Taxation Convention with Pakistan Overview
The taxation convention between the United States and Pakistan aims to avoid double taxation and prevent fiscal evasion regarding income taxes.
Convention Details and Ratification Process
Signed on July 1, 1957, in Washington.
Ratified by the U.S. Senate on July 9, 1958, with a reservation.
Ratified by the U.S. President on November 6, 1958, and by Pakistan on May 2, 1959.
Ratifications exchanged in Karachi on May 21, 1959.
Entered into force on May 21, 1959, with a general effective date of January 1, 1959.
Articles of the Convention
The convention includes 20 articles covering various aspects of taxation.
Key articles address taxes covered, definitions, permanent establishments, associated enterprises, shipping and aircraft income, dividends, royalties, government employees, pensions, personal services, and avoidance of double taxation.
Key Provisions for Avoiding Double Taxation
Article XV outlines the avoidance of double taxation through tax credits.
U.S. tax credits for Pakistan tax payable on income from sources within Pakistan.
Pakistan tax credits for U.S. tax payable on income from sources within the United States.
Exemptions and Special Provisions
Exemptions for dividends, royalties, and certain government employee remuneration.
Specific exemptions for students, trainees, professors, and teachers visiting the other contracting state.
Exemptions for interest income from government banks.
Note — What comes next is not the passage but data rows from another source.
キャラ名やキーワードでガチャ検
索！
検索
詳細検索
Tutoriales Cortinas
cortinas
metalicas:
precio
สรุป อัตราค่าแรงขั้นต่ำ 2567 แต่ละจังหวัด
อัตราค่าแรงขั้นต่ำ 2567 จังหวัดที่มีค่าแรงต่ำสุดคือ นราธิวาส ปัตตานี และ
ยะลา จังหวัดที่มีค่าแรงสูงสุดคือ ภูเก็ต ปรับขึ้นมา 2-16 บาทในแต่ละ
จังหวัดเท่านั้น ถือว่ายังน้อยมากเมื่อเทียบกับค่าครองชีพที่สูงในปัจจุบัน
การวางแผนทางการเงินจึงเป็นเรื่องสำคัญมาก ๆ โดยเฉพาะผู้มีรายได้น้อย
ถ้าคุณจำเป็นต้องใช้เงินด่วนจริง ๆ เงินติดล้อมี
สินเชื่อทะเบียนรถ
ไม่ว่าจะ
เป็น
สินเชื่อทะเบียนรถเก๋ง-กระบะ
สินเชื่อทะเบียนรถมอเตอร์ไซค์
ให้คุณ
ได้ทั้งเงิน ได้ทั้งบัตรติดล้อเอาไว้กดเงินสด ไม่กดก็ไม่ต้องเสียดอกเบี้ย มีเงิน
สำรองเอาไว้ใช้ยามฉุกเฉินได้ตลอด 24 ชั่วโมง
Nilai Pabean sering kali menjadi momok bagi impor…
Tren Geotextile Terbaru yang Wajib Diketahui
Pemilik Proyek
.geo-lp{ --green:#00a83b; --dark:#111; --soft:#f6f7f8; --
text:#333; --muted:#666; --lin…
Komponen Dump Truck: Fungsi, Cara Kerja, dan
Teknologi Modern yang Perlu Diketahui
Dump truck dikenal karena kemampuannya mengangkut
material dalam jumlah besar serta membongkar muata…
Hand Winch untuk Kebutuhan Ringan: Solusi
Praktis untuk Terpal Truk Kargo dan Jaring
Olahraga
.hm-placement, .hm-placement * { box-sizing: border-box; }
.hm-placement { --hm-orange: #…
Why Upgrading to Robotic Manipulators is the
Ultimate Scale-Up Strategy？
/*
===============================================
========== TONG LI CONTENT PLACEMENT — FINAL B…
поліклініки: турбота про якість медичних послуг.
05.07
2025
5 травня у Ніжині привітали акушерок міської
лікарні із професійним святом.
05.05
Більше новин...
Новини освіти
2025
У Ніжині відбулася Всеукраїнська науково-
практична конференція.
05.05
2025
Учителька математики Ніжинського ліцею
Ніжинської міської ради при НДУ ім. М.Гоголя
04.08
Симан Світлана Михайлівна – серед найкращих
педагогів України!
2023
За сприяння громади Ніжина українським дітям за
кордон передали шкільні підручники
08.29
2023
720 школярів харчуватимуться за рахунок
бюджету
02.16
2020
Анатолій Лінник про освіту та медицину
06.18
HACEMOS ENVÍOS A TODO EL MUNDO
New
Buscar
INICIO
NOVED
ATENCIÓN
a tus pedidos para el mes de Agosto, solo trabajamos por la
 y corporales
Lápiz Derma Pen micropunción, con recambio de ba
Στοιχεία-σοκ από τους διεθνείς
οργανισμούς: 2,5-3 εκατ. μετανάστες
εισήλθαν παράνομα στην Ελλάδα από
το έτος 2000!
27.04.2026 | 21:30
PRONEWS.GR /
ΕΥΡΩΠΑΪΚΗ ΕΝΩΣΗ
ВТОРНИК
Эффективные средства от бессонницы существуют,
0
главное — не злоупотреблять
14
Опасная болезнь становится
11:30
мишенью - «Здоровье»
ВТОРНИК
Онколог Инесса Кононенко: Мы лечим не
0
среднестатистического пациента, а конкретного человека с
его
Mutual Assistance and Information Exchange
Article XVI mandates the exchange of information between taxation authorities to prevent fraud and ensure compliance.
Taxation authorities can consult and communicate directly to resolve double taxation claims.
Limitations and Territorial Extension
Article XVII ensures that citizens of one contracting state are not subjected to more burdensome taxes in the other state.
Article XVIII allows for the extension of the convention to territories under the jurisdiction of either contracting state.
Extension of the Convention
The Convention can be extended to territories with similar tax systems under specific conditions.
The extension can apply to any territory for which either contracting State is responsible.
The extension may include modifications and will take effect based on agreed terms.
Termination of the Convention for Pakistan or the United States also terminates its application to extended territories.
Entry into Force of the Convention
The Convention becomes effective upon completion of necessary legal formalities in both countries.
It comes into force when the last required actions are completed in the United States and Pakistan.
In the United States, it applies to taxable years starting on or after January 1 of the ratification year.
In Pakistan, it applies to "previous years" or "chargeable accounting periods" starting on or after January 1 of the ratification year.
Termination of the Convention
The Convention remains in effect indefinitely but can be terminated by either State with proper notice.
Either contracting State can terminate the Convention with written notice by June 30 of any year.
Termination takes effect in the United States for taxable years starting after January 1 following the notice.
In Pakistan, termination applies to "previous years" or "chargeable accounting periods" starting after January 1 following the notice.
Ratification and Proclamation Details
The Convention was ratified by both countries and officially proclaimed by the U.S. President.
The U.S. Senate advised ratification on July 9, 1958, with a specific reservation regarding Article XV.
The Convention was ratified by the U.S. President on November 6, 1958, and by Pakistan subsequently.
Instruments of ratification were exchanged on May 21, 1959, in Karachi, confirming the Convention's validity.
Protocol of Exchange Summary
The exchange of ratification instruments was conducted by representatives of both governments.
The exchange was carried out by James M. Langley and Manzur Qadir on May 21, 1959.
The protocol confirms the ratification of the Convention for avoiding double taxation.
Pakistani acceptance of the U.S. reservation is documented in official communications.